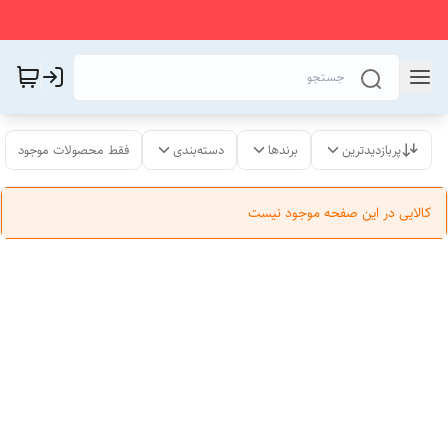
پربازدیدترین
برندها
دسته‌بندی
فقط محصولات موجود
کالایی در این صفحه موجود نیست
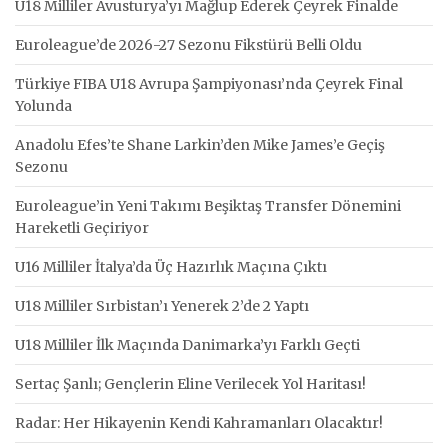
U18 Milliler Avusturya’yı Mağlup Ederek Çeyrek Finalde
Euroleague’de 2026-27 Sezonu Fikstürü Belli Oldu
Türkiye FIBA U18 Avrupa Şampiyonası’nda Çeyrek Final
Yolunda
Anadolu Efes’te Shane Larkin’den Mike James’e Geçiş
Sezonu
Euroleague’in Yeni Takımı Beşiktaş Transfer Dönemini
Hareketli Geçiriyor
U16 Milliler İtalya’da Üç Hazırlık Maçına Çıktı
U18 Milliler Sırbistan’ı Yenerek 2’de 2 Yaptı
U18 Milliler İlk Maçında Danimarka’yı Farklı Geçti
Sertaç Şanlı; Gençlerin Eline Verilecek Yol Haritası!
Radar: Her Hikayenin Kendi Kahramanları Olacaktır!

--*--

_EXERCISE DIRECTIONS_: Copy every line where the word "Sezonu" is present in the entries above.

_EXPECTED ANSWER_:
Euroleague’de 2026-27 Sezonu Fikstürü Belli Oldu
Sezonu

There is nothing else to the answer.